Eliud Kipchoge breaks two-hour marathon barrier by 20 seconds


    Kenya’s marathon runner Eliud Kipchoge has become the first athlete to run a marathon in under two hours after beating the mark by 20 seconds in Vienna, Australia.

    Kipchoge, 34, ran the 42.2km (26.2 miles) in one hour 59 minutes 40 seconds in what was dubbed “Ineos 1:59 Challenge” in Vienna on Saturday.

    After the marathon, Kipchoge said he felt so good to have managed to beat the barrier.

    “I am feeling good. After Roger Bannister in 1954 it took another 63 years, I tried and I did not get it – 65 years, I am the first man – I want to inspire many people, that no human is limited.” Said Kipchoge.

    Kipchoge record will not be recognized as the official marathon record since it was not in open competition while those who participated were just a team of rotating pacemakers.

    His team of pacemakers dropped back towards the finishing line allowing Kipchoge to splint over the line making history on the home straight as he was being roared on by a large crowd.

    In 2017, the Olympic champion missed out on setting his desired by just 25 seconds at the Italian Grand Prix circuit at Monza.

    After crossing the finishing line, legged on around while celebrating with the crowd before embracing his wife Grace and kids.

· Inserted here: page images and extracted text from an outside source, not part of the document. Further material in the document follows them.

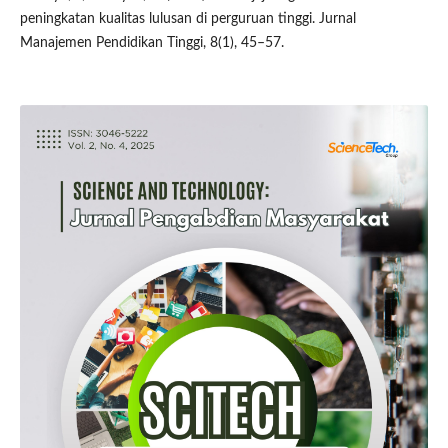
peningkatan kualitas lulusan di perguruan tinggi. Jurnal
Manajemen Pendidikan Tinggi, 8(1), 45–57.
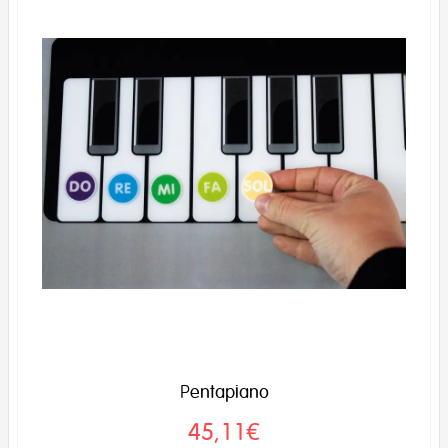
Pentapiano
45,11€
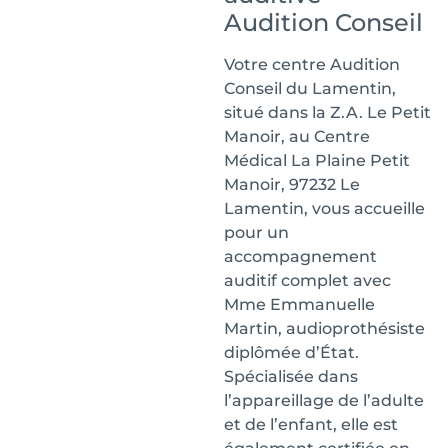
Audition Conseil
Votre centre Audition
Conseil du Lamentin,
situé dans la Z.A. Le Petit
Manoir, au Centre
Médical La Plaine Petit
Manoir, 97232 Le
Lamentin, vous accueille
pour un
accompagnement
auditif complet avec
Mme Emmanuelle
Martin, audioprothésiste
diplômée d’État.
Spécialisée dans
l’appareillage de l’adulte
et de l’enfant, elle est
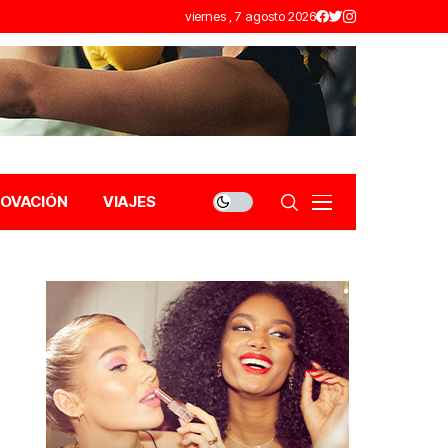
viernes , 7 agosto 2026
NOVACIÓN
VIAJES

He grabbed the Kenya flag before he was mobbed by his pacemakers who included many world’s best middle and long-distance runners.

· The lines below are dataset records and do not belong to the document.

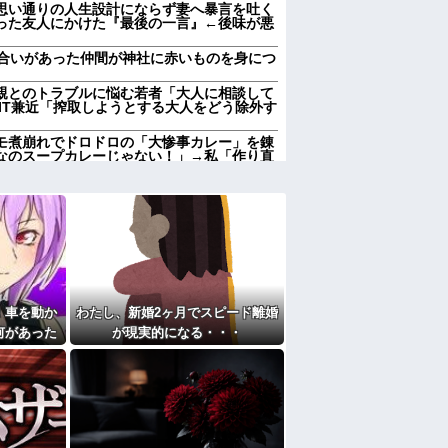
思い通りの人生設計にならず妻へ暴言を吐く
った友人にかけた『最後の一言』←後味が悪
き合いがあった仲間が神社に赤いものを身につ
親とのトラブルに悩む若者「大人に相談して
IT兼近「搾取しようとする大人をどう除外す
モ煮崩れでドロドロの「大惨事カレー」を錬
なのスープカレーじゃない！」→私「作り直
いう逃げ場ゼロで理不尽すぎた
弟君の面倒が見れなくなるから今は無理。ま
俺｢あんなクソガキ可愛くない｣嫁｢やっぱり
付けさせようとしない。ストレス半端ないの
半年猶予をちょうだい」←頑張るポイントが
ックのまま食卓に出してる。舟形なら「その
としか思えない。
！車を動か
わたし、新婚2ヶ月でスピード離婚
き物体発見
何があった
が現実的になる・・・
って『立場を理解できない』だよな
ると園長先
ってない嫁に虐げられる息子が可哀想で可哀
て…
は心臓病で倒れた。嫁子はヒトゴロシだ。逮
とになったら、姪の同級生の親がうちの娘も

    The four-time London Marathon winner was so proud to have made history and contributed to the beauty of the sport.

    “This shows the positivity of sport. I want to make it clean and interesting sport. Together when we run, we can make it a beautiful world”. Said the Kenyan.

    At halfway in the marathon, Kipchoge was 10 seconds ahead of schedule and he appeared to slow a bit later before regaining his pace in the final stages.

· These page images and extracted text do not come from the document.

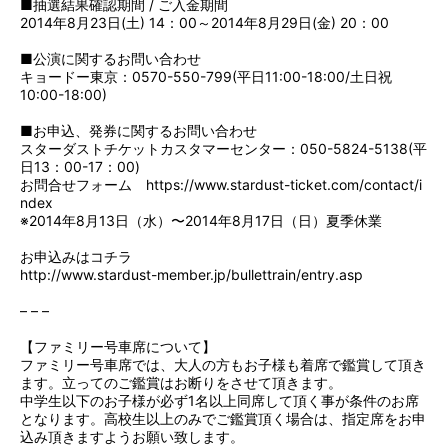
■抽選結果確認期間 / ご入金期間
2014年8月23日(土) 14：00～2014年8月29日(金) 20：00
■公演に関するお問い合わせ
キョードー東京：0570-550-799(平日11:00-18:00/土日祝
10:00-18:00)
■お申込、発券に関するお問い合わせ
スターダストチケットカスタマーセンター：050-5824-5138(平
日13：00-17：00)
お問合せフォーム
https://www.stardust-ticket.com/contact/i
ndex
※2014年8月13日（水）〜2014年8月17日（日）夏季休業
お申込みはコチラ
http://www.stardust-member.jp/bullettrain/entry.asp
– – –
【ファミリー号車席について】
ファミリー号車席では、大人の方もお子様も着席で鑑賞して頂き
ます。立ってのご鑑賞はお断りをさせて頂きます。
中学生以下のお子様が必ず1名以上同席して頂く事が条件のお席
となります。高校生以上のみでご鑑賞頂く場合は、指定席をお申
込み頂きますようお願い致します。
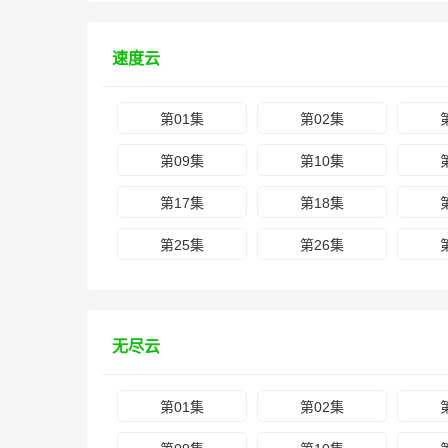
速度云
第01集
第02集
第09集
第10集
第17集
第18集
第25集
第26集
无尽云
第01集
第02集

    Among his 42-member team of pacemakers included Olympic 1500m champion Matthew Centrowitz, Olympic 5000m silver medalist Paul Chelimo, among others.

    “They are among the best athletes in the world – so thank you, I appreciate them for accepting this job, we did this one together”, Kipchoge applauded the pacemakers.

    In the initial stages of the marathon, he received water and energy gels by bike from his coaches instead of having to pick them from a table as par the rules in the normal competition marathons. These aids are partly the reason why this feat will not be recognized as the official marathon record since they are not allowed under the rules of the IAAF, athletics’ world governing body.

    Kipchoge is the current holder of the official marathon world record of 2:01:39, which he set in Berlin, Germany in 2018.